Creating a sociogram for urban high school students shows the many aspects that influence their adolescent pregnancy risk. Socially, teenagers mimic their peers, including dangerous sexual acts. Family factors also matter; supportive families may reduce hazards, while dysfunctional or misinformed families may not have the tools or will to advise on sexual health. Economically, many students work part-time to support their families or themselves, which adds stress and distracts them from bigger aspirations. Sexual health topics are stigmatized, leaving students without direction or support. Socio-economic and cultural environments impact genetic and lifestyle factors including health behaviors and contraceptive usage, influencing sexual activity attitudes and choices (Amoadu et al., 2022). Targeted, culturally responsive health education may help students make educated choices, prevent adolescent pregnancy, and improve well-being.

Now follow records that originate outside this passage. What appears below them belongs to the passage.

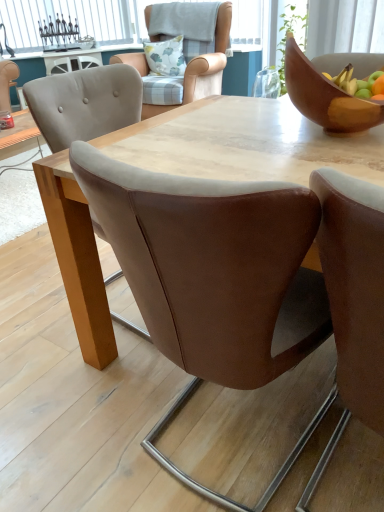 Question: Could you tell me if brown leather chair at center, arranged as the second chair when viewed from the back, is turned towards brown leather chair at center, positioned as the first chair in front-to-back order?

Choices:
 (A) no
 (B) yes

Answer: (B)

Question: Is brown leather chair at center, which is the third chair in front-to-back order, at the right side of brown leather chair at center, the 4th chair in the back-to-front sequence?

Choices:
 (A) no
 (B) yes

Answer: (A)

Question: Can brown leather chair at center, the 4th chair in the back-to-front sequence, be found inside brown leather chair at center, which is the third chair in front-to-back order?

Choices:
 (A) yes
 (B) no

Answer: (B)

Question: Is the depth of brown leather chair at center, which is the third chair in front-to-back order, less than that of brown leather chair at center, the 4th chair in the back-to-front sequence?

Choices:
 (A) yes
 (B) no

Answer: (B)

Question: From the image's perspective, is brown leather chair at center, which is the third chair in front-to-back order, located above brown leather chair at center, the 4th chair in the back-to-front sequence?

Choices:
 (A) no
 (B) yes

Answer: (B)

Question: From the image's perspective, would you say brown leather chair at center, arranged as the second chair when viewed from the back, is shown under brown leather chair at center, positioned as the first chair in front-to-back order?

Choices:
 (A) no
 (B) yes

Answer: (A)

Question: Is brown leather chair at center, which is the third chair in front-to-back order, positioned with its back to wooden bowl at upper right?

Choices:
 (A) yes
 (B) no

Answer: (B)

Question: From a real-world perspective, is brown leather chair at center, which is the third chair in front-to-back order, physically below wooden bowl at upper right?

Choices:
 (A) yes
 (B) no

Answer: (A)

Question: Considering the relative sizes of brown leather chair at center, arranged as the second chair when viewed from the back, and wooden bowl at upper right in the image provided, is brown leather chair at center, arranged as the second chair when viewed from the back, taller than wooden bowl at upper right?

Choices:
 (A) no
 (B) yes

Answer: (B)

Question: From the image's perspective, is brown leather chair at center, arranged as the second chair when viewed from the back, located beneath wooden bowl at upper right?

Choices:
 (A) no
 (B) yes

Answer: (B)

Question: Considering the relative sizes of brown leather chair at center, which is the third chair in front-to-back order, and wooden bowl at upper right in the image provided, is brown leather chair at center, which is the third chair in front-to-back order, bigger than wooden bowl at upper right?

Choices:
 (A) no
 (B) yes

Answer: (B)

Question: Is wooden bowl at upper right a part of brown leather chair at center, which is the third chair in front-to-back order?

Choices:
 (A) yes
 (B) no

Answer: (B)

Question: From a real-world perspective, is brown leather chair at center, the 4th chair in the back-to-front sequence, located higher than white glass window at upper left?

Choices:
 (A) yes
 (B) no

Answer: (B) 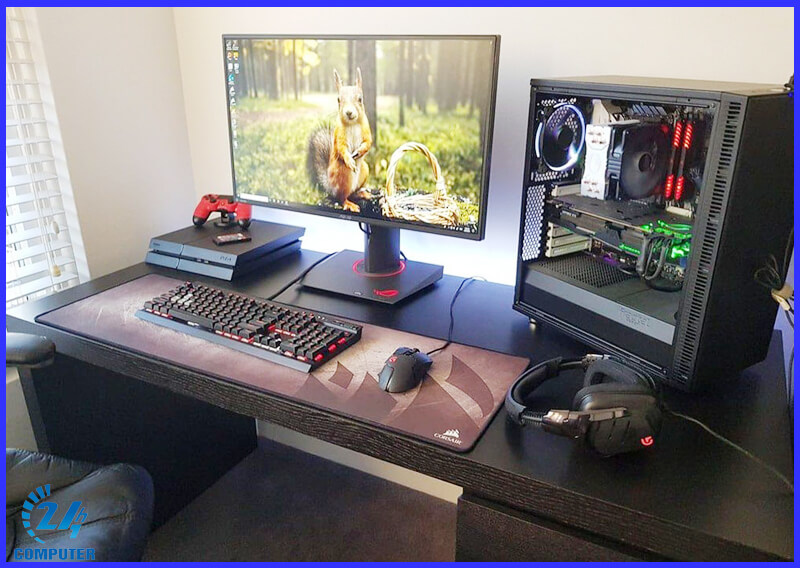 Locate an element on the screen. mouse is located at coordinates (410, 363). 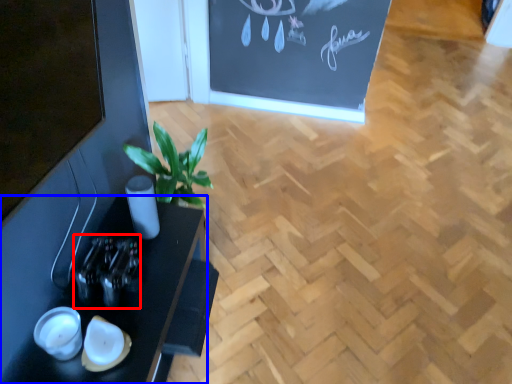 Question: Which object is closer to the camera taking this photo, bottle (highlighted by a red box) or table (highlighted by a blue box)?

Choices:
 (A) bottle
 (B) table

Answer: (B) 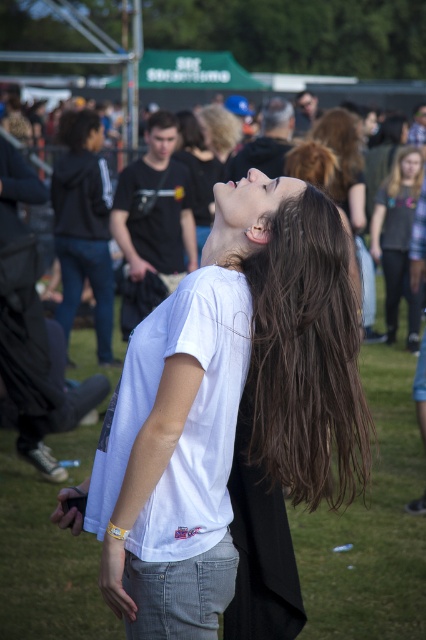 Question: Observing the image, what is the correct spatial positioning of brown silky hair at center in reference to matte black t-shirt at upper center?

Choices:
 (A) right
 (B) left

Answer: (A)

Question: Which of these objects is positioned farthest from the brown straight hair at upper right?

Choices:
 (A) smooth skin face at upper center
 (B) matte black t-shirt at upper center
 (C) matte black jacket at right

Answer: (B)

Question: Is white matte t-shirt at center further to the viewer compared to smooth skin face at upper center?

Choices:
 (A) no
 (B) yes

Answer: (A)

Question: Is matte black jacket at right positioned at the back of matte black t-shirt at upper center?

Choices:
 (A) yes
 (B) no

Answer: (A)

Question: Among these objects, which one is nearest to the camera?

Choices:
 (A) matte black jacket at right
 (B) smooth skin face at upper center
 (C) white matte t-shirt at center
 (D) brown silky hair at center

Answer: (C)

Question: Which of the following is the farthest from the observer?

Choices:
 (A) brown silky hair at center
 (B) matte black t-shirt at upper center
 (C) brown straight hair at upper right

Answer: (C) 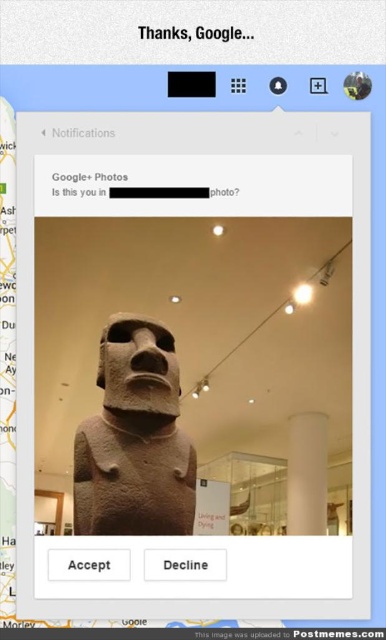 Which is below, brown stone statue at center or white matte website at upper center?

white matte website at upper center is below.

Can you confirm if brown stone statue at center is positioned to the left of white matte website at upper center?

Indeed, brown stone statue at center is positioned on the left side of white matte website at upper center.

Is point (81, 452) farther from camera compared to point (325, 636)?

That is True.

Where is `brown stone statue at center`? brown stone statue at center is located at coordinates (135, 440).

From the picture: Is white glossy pillar at right positioned in front of white matte website at upper center?

No, it is behind white matte website at upper center.

Is point (299, 461) positioned after point (321, 636)?

Yes, point (299, 461) is behind point (321, 636).

You are a GUI agent. You are given a task and a screenshot of the screen. Output one action in this format:
    pyautogui.click(x=<x>, y=<y>)
    Task: Click on the white glossy pillar at right
    
    Given the screenshot: What is the action you would take?
    pyautogui.click(x=306, y=474)

Who is higher up, brown stone statue at center or white glossy pillar at right?

brown stone statue at center

Between brown stone statue at center and white glossy pillar at right, which one has less height?

Standing shorter between the two is brown stone statue at center.

This screenshot has width=386, height=640. Identify the location of brown stone statue at center. (135, 440). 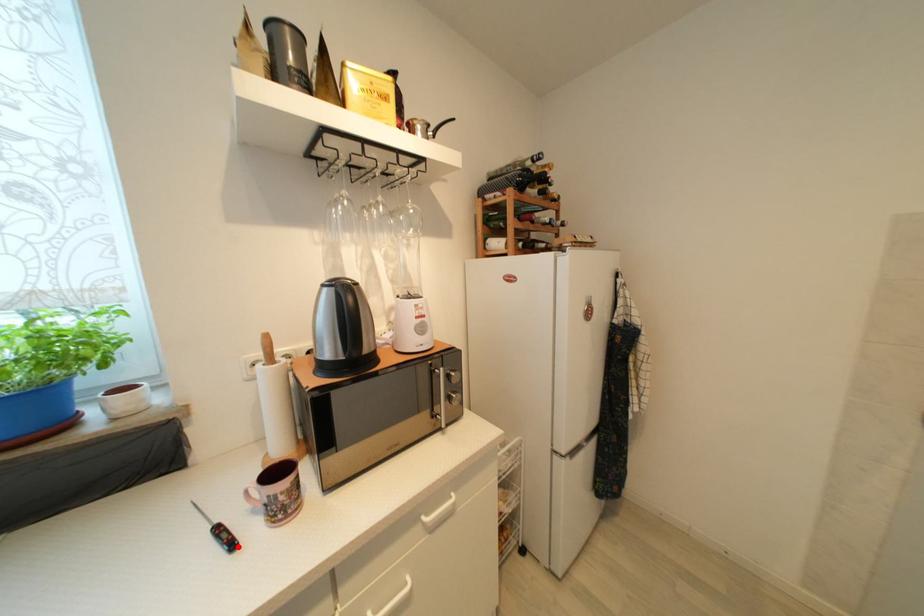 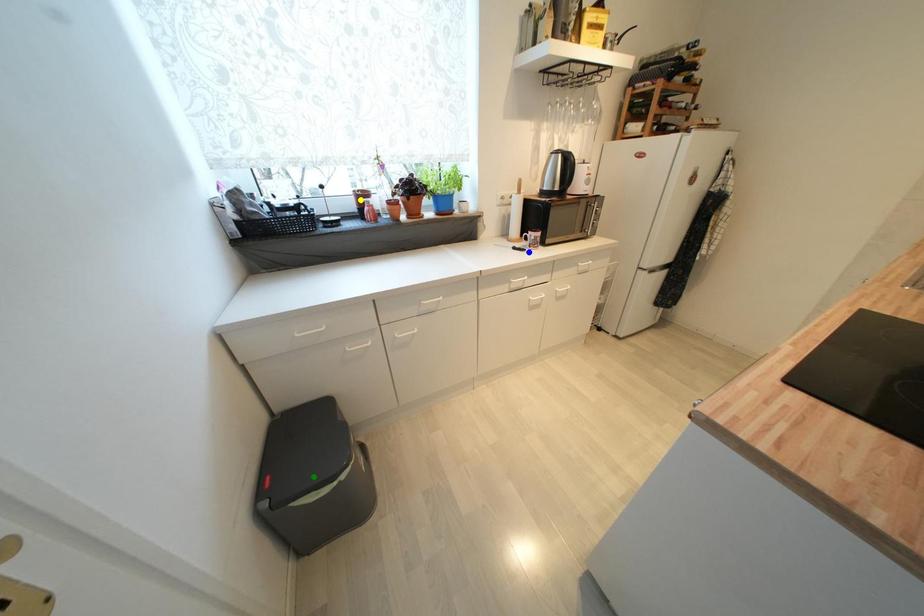 Question: I am providing you with two images of the same scene from different viewpoints. A red point is marked on the first image. You are given multiple points on the second image. Can you choose the point in image 2 that corresponds to the point in image 1?

Choices:
 (A) blue point
 (B) green point
 (C) yellow point

Answer: (A) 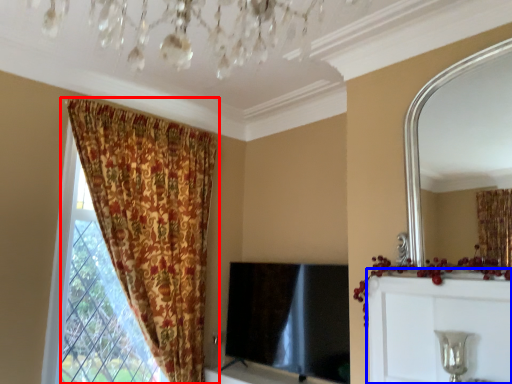 Question: Which of the following is the farthest to the observer, curtain (highlighted by a red box) or dresser (highlighted by a blue box)?

Choices:
 (A) curtain
 (B) dresser

Answer: (A) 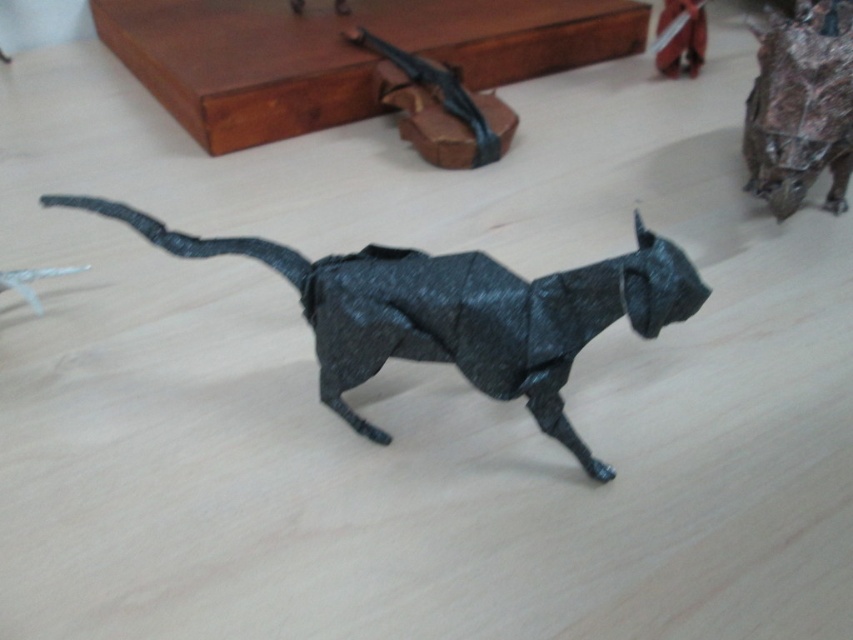 Question: In this image, where is matte black origami cat at upper center located relative to metallic silver sword at upper right?

Choices:
 (A) below
 (B) above

Answer: (A)

Question: Which point is farther to the camera?

Choices:
 (A) (460, 115)
 (B) (604, 292)
 (C) (657, 33)

Answer: (C)

Question: In this image, where is black paper cat at center located relative to metallic silver sword at upper right?

Choices:
 (A) right
 (B) left

Answer: (B)

Question: Is rustic brown paper bag at upper right smaller than matte black origami cat at upper center?

Choices:
 (A) yes
 (B) no

Answer: (A)

Question: Estimate the real-world distances between objects in this image. Which object is farther from the metallic silver sword at upper right?

Choices:
 (A) matte black origami cat at upper center
 (B) rustic brown paper bag at upper right

Answer: (A)

Question: Which point is farther to the camera?

Choices:
 (A) matte black origami cat at upper center
 (B) metallic silver sword at upper right
 (C) black paper cat at center
 (D) rustic brown paper bag at upper right

Answer: (B) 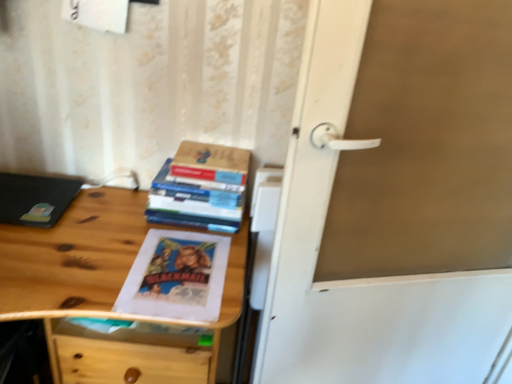 Locate an element on the screen. empty space that is ontop of hardcover books at center (from a real-world perspective) is located at coordinates (194, 181). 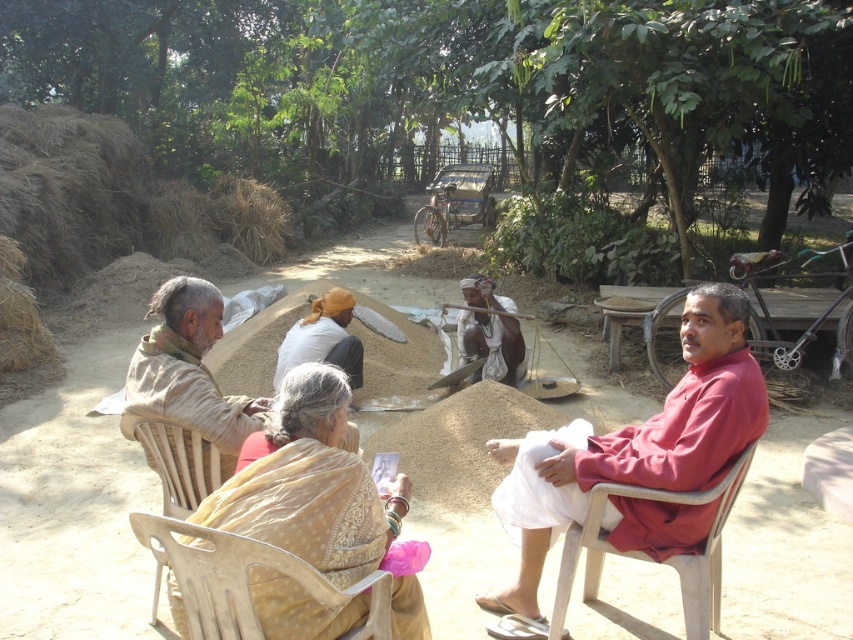 Question: Which object is the farthest from the beige plastic chair at lower center?

Choices:
 (A) wooden chair at left
 (B) wooden chair at lower left
 (C) matte red shirt at center

Answer: (C)

Question: Which is nearer to the white cotton cloth at center?

Choices:
 (A) beige plastic chair at lower center
 (B) wooden chair at lower right

Answer: (B)

Question: Is wooden chair at left in front of white cotton cloth at center?

Choices:
 (A) yes
 (B) no

Answer: (A)

Question: Observing the image, what is the correct spatial positioning of beige fabric headscarf at left in reference to light beige fabric at center?

Choices:
 (A) above
 (B) below

Answer: (B)

Question: Which object is farther from the camera taking this photo?

Choices:
 (A) light beige fabric at center
 (B) white cotton cloth at center
 (C) wooden chair at left

Answer: (B)

Question: Is brown dirt field at center thinner than beige fabric headscarf at left?

Choices:
 (A) no
 (B) yes

Answer: (A) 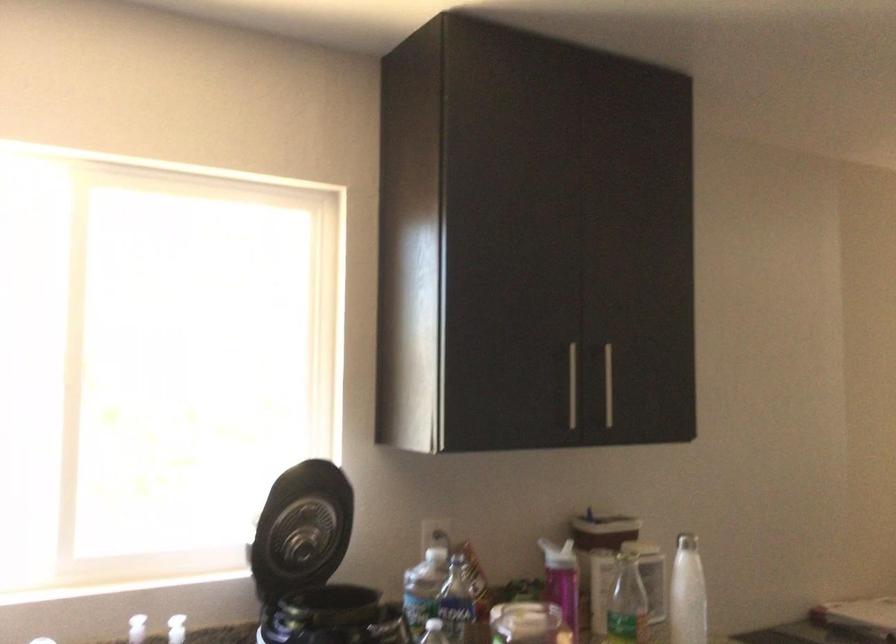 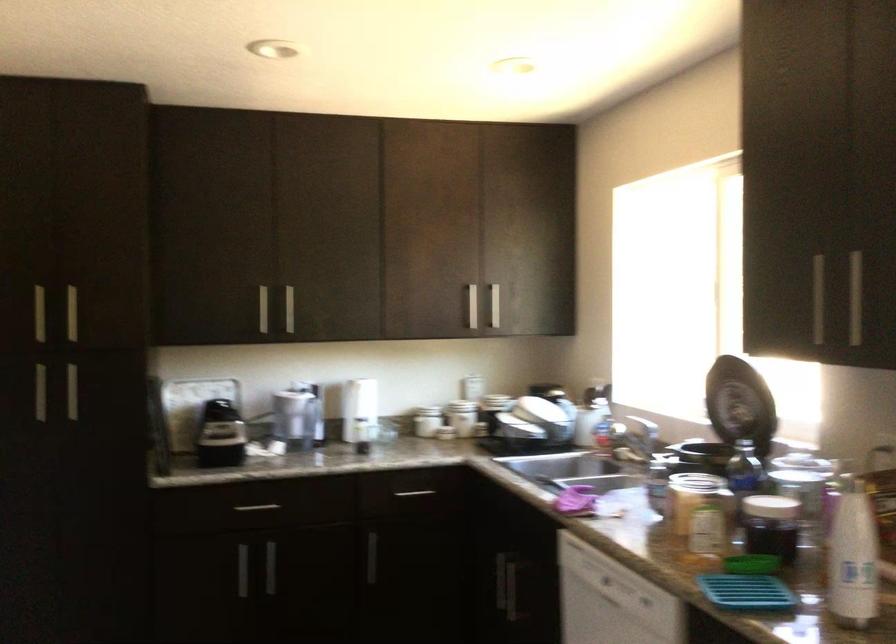 Find the pixel in the second image that matches the point at 643,564 in the first image.

(853, 556) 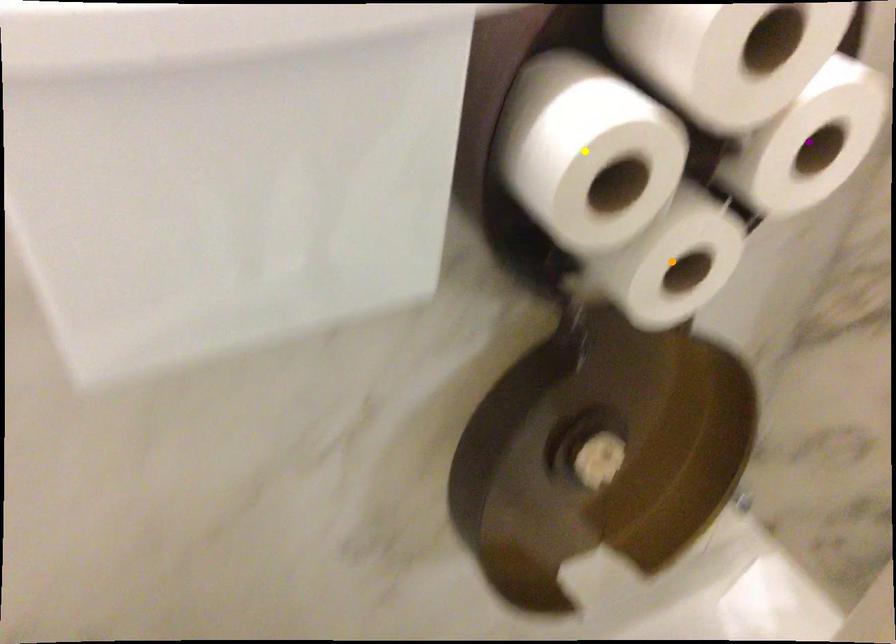 Order these from nearest to farthest:
purple point, yellow point, orange point

orange point
purple point
yellow point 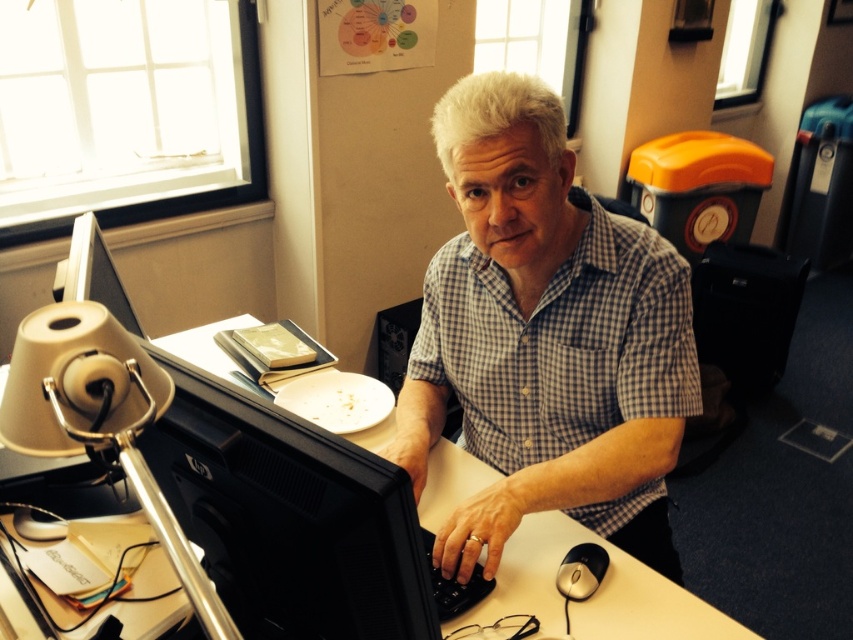 What object is located at the coordinates point (595, 593)?

The point (595, 593) indicates the matte black monitor at center.

What object is located at the coordinates point (289, 516) in the scene?

The point (289, 516) marks the location of the black plastic monitor at center.

You are a delivery person who needs to place a 27 inch box on the desk between the black glossy monitor at left and the black plastic keyboard at center. Is there enough space between them?

The distance between the black glossy monitor at left and the black plastic keyboard at center is 26.94 inches, so there isn not enough space to place a 27 inch box between them. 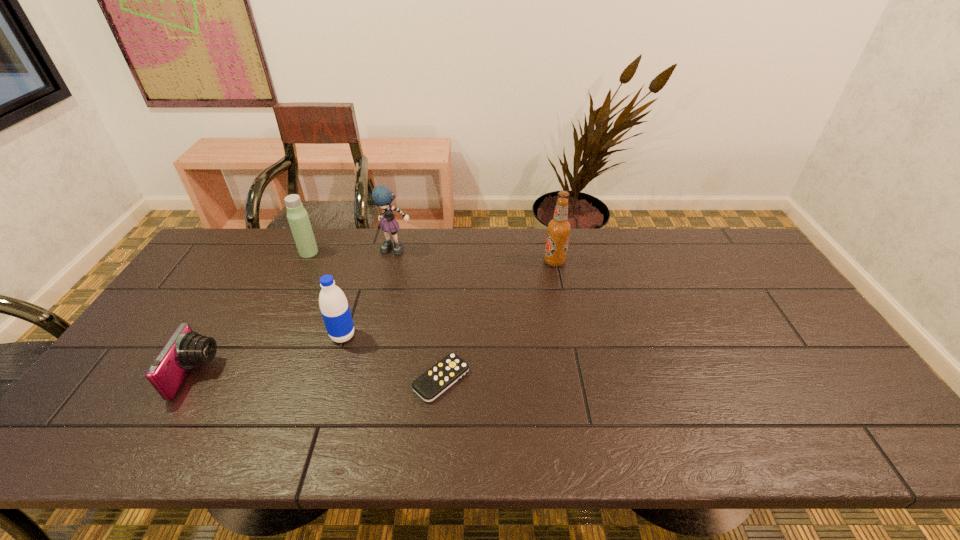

Understanding contraceptive techniques and their efficacy is essential for urban high school students. The variety of contraceptives, how they operate, and their efficiency in preventing conception are unknown to many teens. Misconceptions and inefficient birth control result from this information gap (Chandra-Mouli & Akwara, 2020). Raising awareness of early pregnancy's far-reaching effects is also vital. Students must understand how adolescent pregnancy may harm their health, education, and economic and personal prospects. Awareness may inspire proactive sexual health management. Equally vital are sexual health decision-making and assertiveness skills. Teens should be able to negotiate safe sex practices, make educated sexual activity choices, and reject peer temptation to engage in dangerous conduct (Larsson et al., 2022). These skills enable people to manage their reproductive health. A good health promotion plan must meet these learning requirements by providing clear, accessible information and practical sexual health management practices to make young people more aware, responsible, and empowered.
Urban high school students' adolescent pregnancy rate will be addressed by setting SMART goals with stakeholders. First, our educational programs seek to boost students' contraceptive awareness by 50%. This goal is specialized and focuses on birth control awareness and usage. To measure success, we will perform pre- and post-session surveys of students' contraceptive knowledge and awareness. Achievability is assured by offering accessible materials like pamphlets and online tools, as well as expert-led seminars conducted by healthcare experts who can provide in-depth, trustworthy views. Relevance is maintained by adapting these courses to the cultural and economic challenges that students encounter, such as language difficulties, cultural stigmas, and budgetary restraints. The initiative's goal is to finish all educational sessions within the school semester, so we can assess progress and make modifications quickly. We can provide students with the information and skills to make informed reproductive health choices using this organized approach.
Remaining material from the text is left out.